As Christians, we believe that change can happen because the Bible recognizes each human as made in God’s image. The same Bible gives clear and explicit instruction to fight for justice and speak out against any and every injustice, regardless of our nationality, ethnicity or party affiliation. 


A Call to Confess

For white evangelicals in particular – who will be held accountable for disproportionate political influence, particularly with the current administration – that belief must compel humble listening to those who have been marginalized: Black men and women subjected to violence at the hands of police, immigrants cruelly detained in the midst of a global pandemic and refugees whom our country has excluded. 

It requires confession that we have indulged a racism that has blinded us to a system that aided us at the expense of others. And worse yet, we have justified it.

The church is divided over the issue of race. But it should not be. Our history makes it clear that those who defended slavery, instituted the Jim Crow laws of the South and resisted the Civil Rights act were not only on the wrong side of history, but on the wrong side of the gospel as well. 

As the Rwandan church has modeled, we must name our sin against the Black community without excuse, deflection or denial.

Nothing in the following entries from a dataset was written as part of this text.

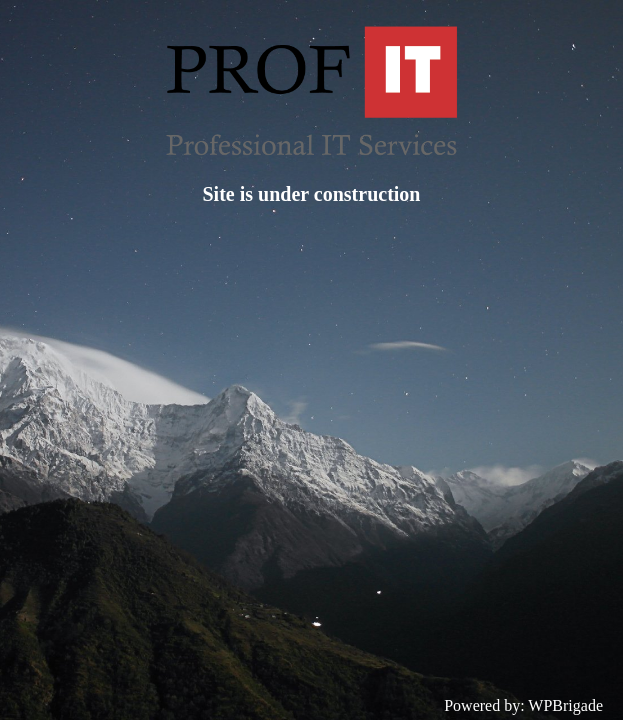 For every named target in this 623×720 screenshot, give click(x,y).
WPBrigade (565, 705) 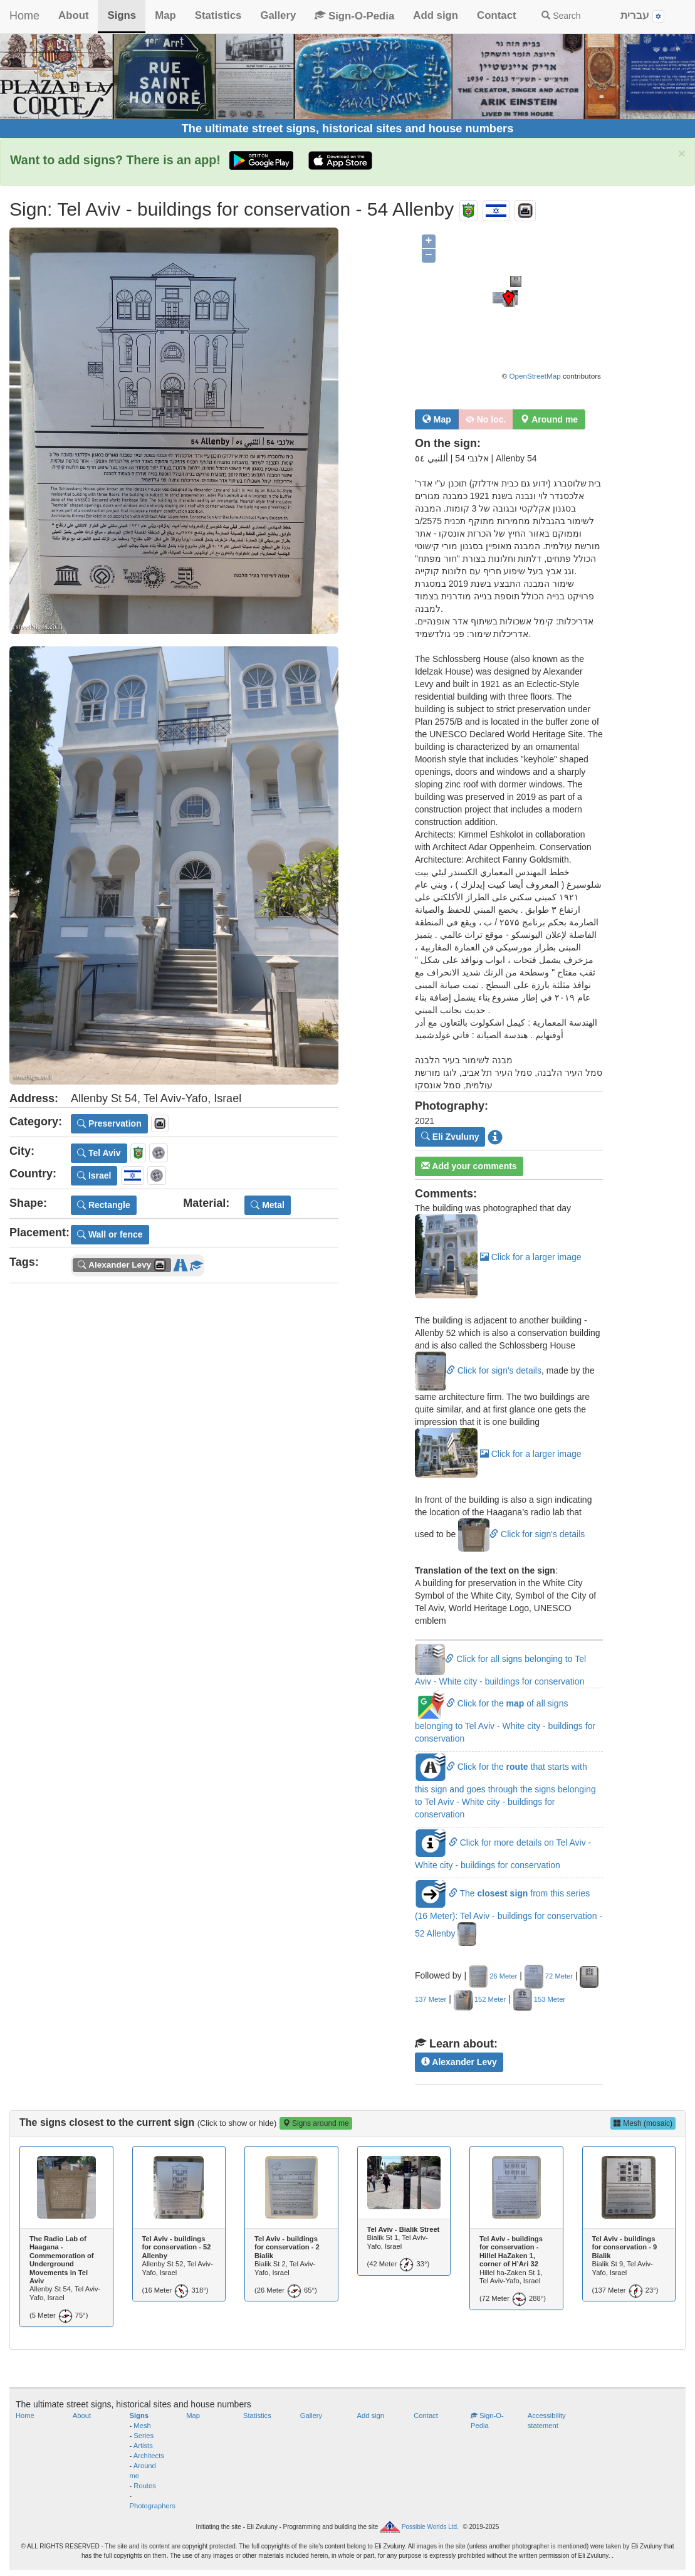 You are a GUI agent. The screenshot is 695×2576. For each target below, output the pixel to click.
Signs (121, 15)
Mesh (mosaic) (643, 2123)
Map (165, 15)
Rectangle (103, 1205)
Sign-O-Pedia (354, 16)
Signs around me (316, 2123)
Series (143, 2435)
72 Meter (549, 1976)
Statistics (218, 15)
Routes (144, 2485)
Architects (148, 2455)
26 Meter (493, 1976)
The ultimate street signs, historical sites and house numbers (348, 128)
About (73, 15)
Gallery (278, 15)
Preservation (109, 1123)
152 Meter (480, 1999)
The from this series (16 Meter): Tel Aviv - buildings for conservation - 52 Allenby (508, 1913)
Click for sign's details (478, 1370)
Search (560, 16)
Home (24, 15)
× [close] (682, 153)
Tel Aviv (99, 1153)
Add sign (435, 15)
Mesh (141, 2425)
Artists (143, 2445)
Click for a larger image (498, 1257)
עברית (642, 16)
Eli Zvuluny (450, 1137)
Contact (496, 15)
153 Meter (539, 1999)
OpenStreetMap (534, 376)
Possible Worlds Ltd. (430, 2526)
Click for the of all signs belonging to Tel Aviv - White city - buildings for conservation (505, 1720)
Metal (268, 1205)
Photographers (152, 2506)
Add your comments (469, 1166)
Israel (94, 1175)
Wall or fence (110, 1234)
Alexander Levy (459, 2062) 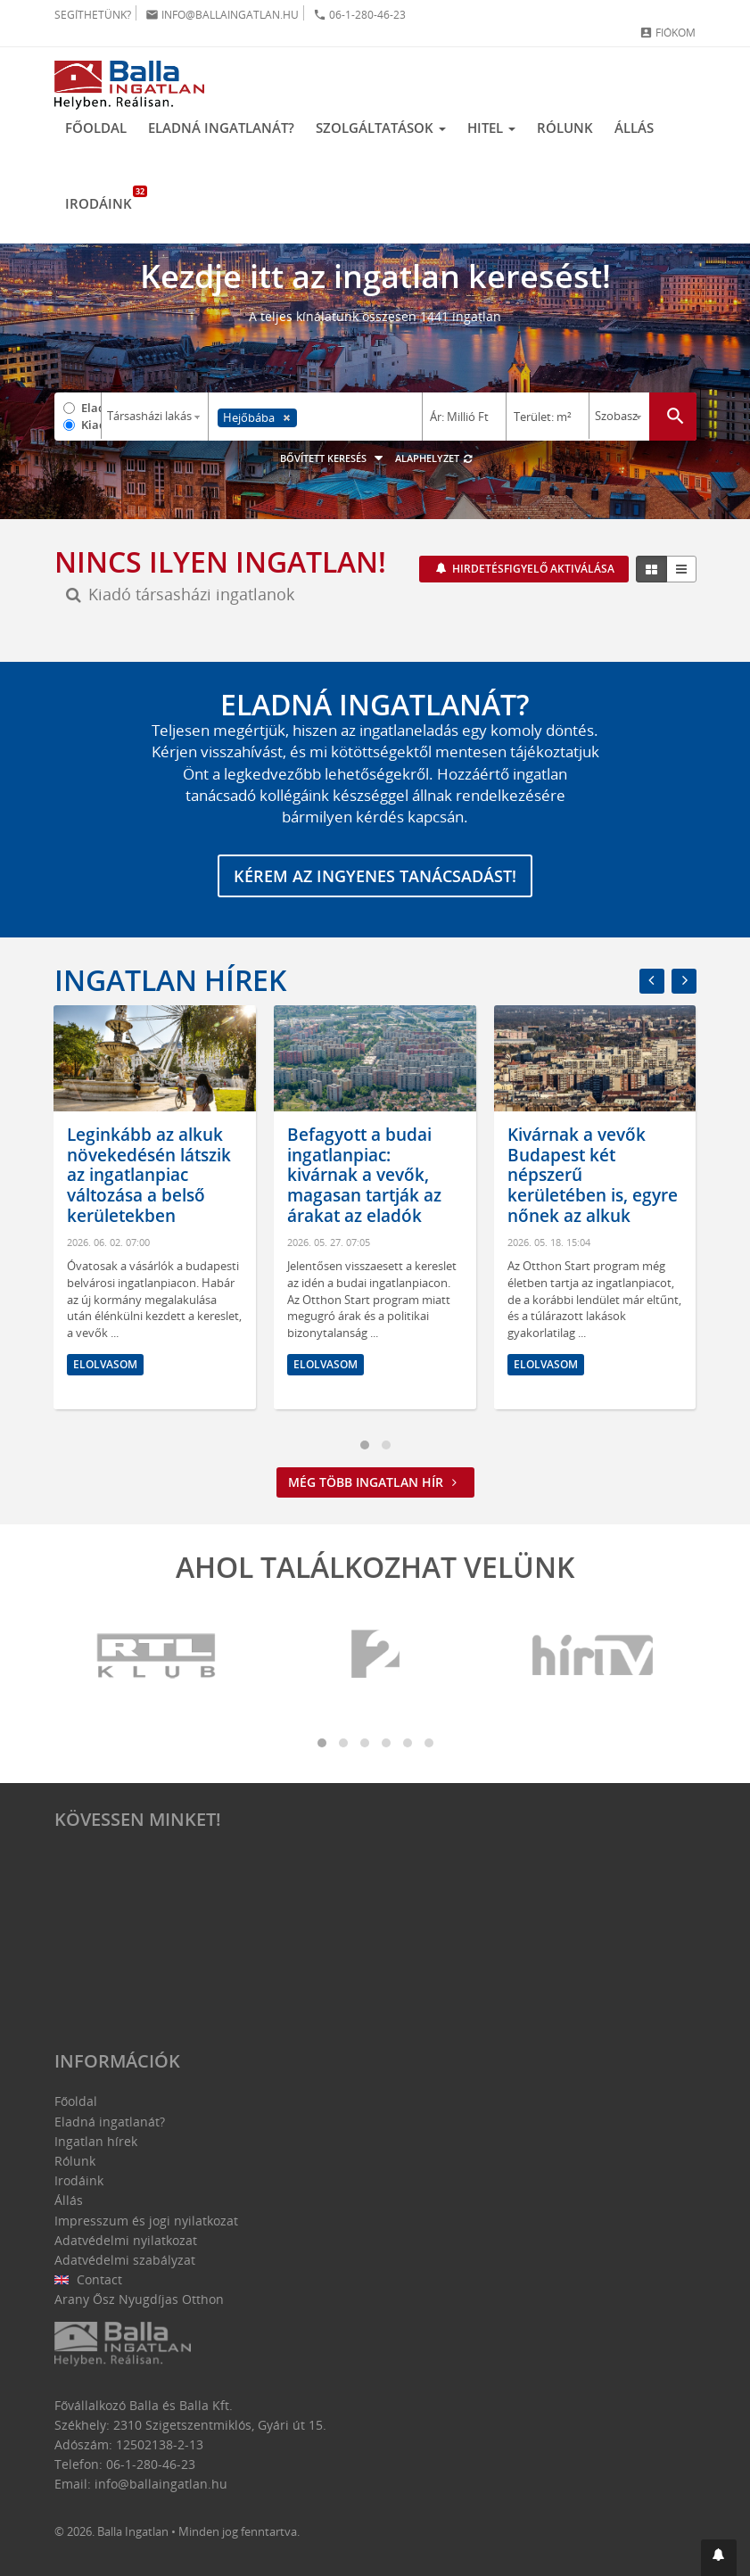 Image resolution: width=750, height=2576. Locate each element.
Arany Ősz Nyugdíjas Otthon (139, 2299)
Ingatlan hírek (170, 980)
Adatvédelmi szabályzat (124, 2259)
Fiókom (667, 32)
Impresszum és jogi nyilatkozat (146, 2220)
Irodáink (104, 199)
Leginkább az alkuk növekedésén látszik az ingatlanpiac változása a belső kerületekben (149, 1175)
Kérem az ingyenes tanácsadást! (375, 876)
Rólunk (565, 127)
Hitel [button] (491, 127)
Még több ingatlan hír (375, 1482)
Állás (634, 127)
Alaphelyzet (434, 458)
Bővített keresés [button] (334, 458)
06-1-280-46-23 (359, 14)
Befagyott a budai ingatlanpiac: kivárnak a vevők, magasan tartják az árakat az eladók (364, 1175)
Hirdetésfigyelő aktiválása (531, 568)
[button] (719, 2557)
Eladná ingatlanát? (221, 127)
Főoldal (96, 127)
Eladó (91, 408)
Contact (88, 2279)
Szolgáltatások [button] (381, 127)
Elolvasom (105, 1364)
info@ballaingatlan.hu (222, 14)
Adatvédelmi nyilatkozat (125, 2240)
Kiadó (91, 425)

We must seek forgiveness for our complicity in and defense of unjust laws that were to our benefit and at their expense.

The white church, and especially the white evangelical church of today, must turn from the dehumanizing attitudes, rhetoric and policies that are so destructive to the Black community and toxic to our own souls. 

And as we do this work within our churches, we must also turn outwards. We must hold our political leaders accountable. We must demand that evil acts be punished, regardless of who committed them— even police officers. And above all, we must cling to a gospel that unites — one that defines every person of equal and infinite worth. And those who have denied that worth to others must be willing to confess, lament and repent if we and our nation are to be healed.



John Jenkins Sr. is the pastor of First Baptist Church of Glenarden, Maryland, and the board chair of the National Association of Evangelicals.

Scott Arbeiter is a former pastor of Elmbrook Church in Brookfield, Wisconsin, and the president of World Relief, which is a subsidiary of the National Association of Evangelicals.